Greipel storms to victory
After storming his way to four bunch wins last year, going winless for a whole 20 stages at this year’s Tour de France and being upstaged by rival Mark Cavendish (Dimension Data) will have felt like a big comedown for André Greipel (Lotto-Soudal)
But today, with Cavendish out of the picture, he was the quickest at the finish line, surging past Alexander Kristoff (Katusha) and holding off an accelerating Peter Sagan (Tinkoff).
His Lotto-Soudal team assisted him well in the closing stages, leading the race into the crucial final corner, although Greipel was subsequently forced to improvise and force his way onto Kristoff’s wheel as his Katusha team took control on the finishing straight.
Winning the so-called ‘World Championships of sprinting’ makes up for any previous disappointment, and he can go home now content with what now looks like a successful Tour, and in the process has also kept his extraordinary record of winning at least one stage in each of the six Tours de France he has entered intact.
Etixx-QuickStep have a nightmare
We’re not sure just how many mirrors were broken and ladders walked under by Etixx-QuickStep personnel overnight, but their riders endured all manner of bad luck on Sunday.
Even before they made a mess of their lead-out, with Marcel Kittel unable to contest the finishing sprint, Etixx-QuickStep had suffered a horrible succession of things going wrong.
First Tony Martin surprisingly abandoned with just 60km to go, his team citing knee pain as the reason.
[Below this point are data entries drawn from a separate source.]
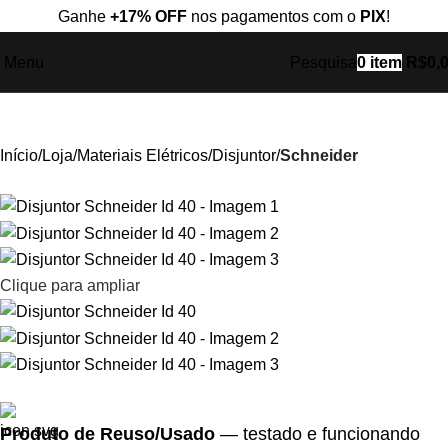
Ganhe
+17% OFF
nos pagamentos com o
PIX
!
Menu
Pesquisa
0
item
R$
0,
Início
Loja
Materiais Elétricos
Disjuntor
Schneider
Clique para ampliar
Produto de Reuso/Usado
— testado e funcionando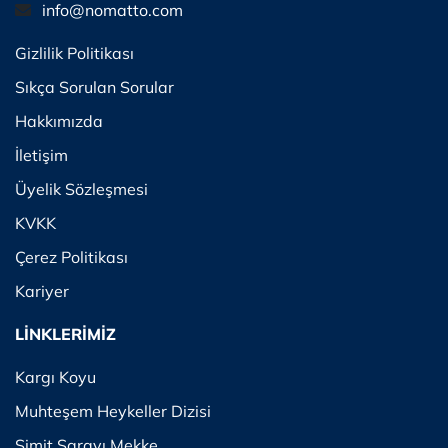
info@nomatto.com
Gizlilik Politikası
Sıkça Sorulan Sorular
Hakkımızda
İletişim
Üyelik Sözleşmesi
KVKK
Çerez Politikası
Kariyer
LİNKLERİMİZ
Kargı Koyu
Muhteşem Heykeller Dizisi
Simit Sarayı Mekke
Then Kittel endured the bike change from hell, having to stop following a mechanical and being forced to wait for ages after being unhappy with his rear wheel. His frustration was made clear by a furious toss of said wheel to the ground.
Then their GC rider Dan Martin was given a fright as he suffered a mechanical, although he managed to pace his way back into the bunch with little hassle.
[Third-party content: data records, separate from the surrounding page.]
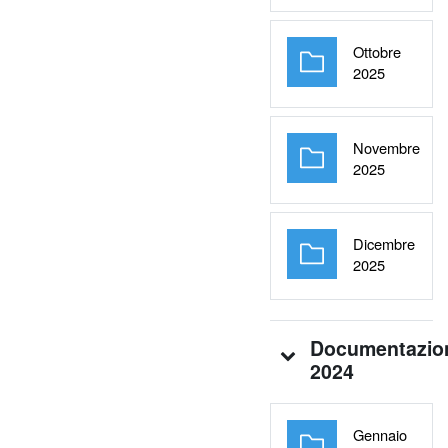
Ottobre
Cartella
2025
Novembre
Cartella
2025
Dicembre
Cartella
2025
Documentazio
2024
Gennaio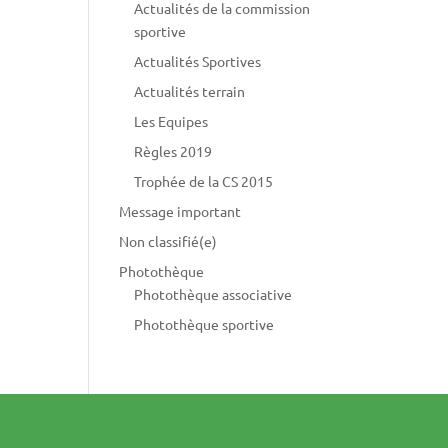
Actualités de la commission
sportive
Actualités Sportives
Actualités terrain
Les Equipes
Règles 2019
Trophée de la CS 2015
Message important
Non classifié(e)
Photothèque
Photothèque associative
Photothèque sportive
Watch: Tour de France 2016 stage 21 highlights
Sky get Froome home safely
For yet another Parisian stage of the Tour de France, we were treated to the sight of the Team Sky riders crossing the finish line arm in arm – this time with a full set of riders after all nine managed to make it to the finish without abandoning.
It was a frantic finale to the stage, and some riders were caught up in crashes, but not Froome, who managed to keep himself safe and prevent the possibility of any disaster taking the yellow jersey from his shoulders.
Donning special modified Sky jerseys, that featured a yellow stripe to go with the customary black, the Sky riders were all smiles, finally able to relax having defend the jersey for the past two weeks.
Froome was also quick to thank his teammates on the podium, opening his speech with a tribute to them as well as coaching staff Dave Brailsford and Tim Kerrison.
Joaquim Rodriguez given fitting send-off
The honour of being the first rider on the road as the race enters the Champs Élysées for the first time is usually bestowed to the yellow jersey, to soak up the cheers of the huge crowds that line the roads.
But sometimes a special dispensation is made for a high-profile rider making their last ever appearance at the Tour, and this year that man was Joaquim Rodriguez (Katusha).
The Spaniard announced during the first rest day that he would be retiring at the end of the season, and has enjoyed a glittering Tour de France career in which he has appeared five times, won three stages and finished as high as third overall in 2013.
Froome and Sky drinking beer, not the usual champagne
The run-in to Paris was a typically relaxed, celebratory affair, with the sight of riders happily chatting to each other while travelling at a snail’s pace a comfortingly familiar sight.
What was less familiar was the choice of drinks Chris Froome and Team Sky opted for to toast their achievement. This being France, we’re accustomed to seeing the yellow jersey-winning team sipping champagne early on in the stage, but Sky were seen each enjoying a bottle of beer each – specifically, a Belgian Leffe.
Sky are renowned for tearing up the rulebook and doing things their own, progressive way, and there will surely be some traditionalists upset by this latest rejection of Francophile traditions – though we’re not sure what marginal gains drinking beer offer.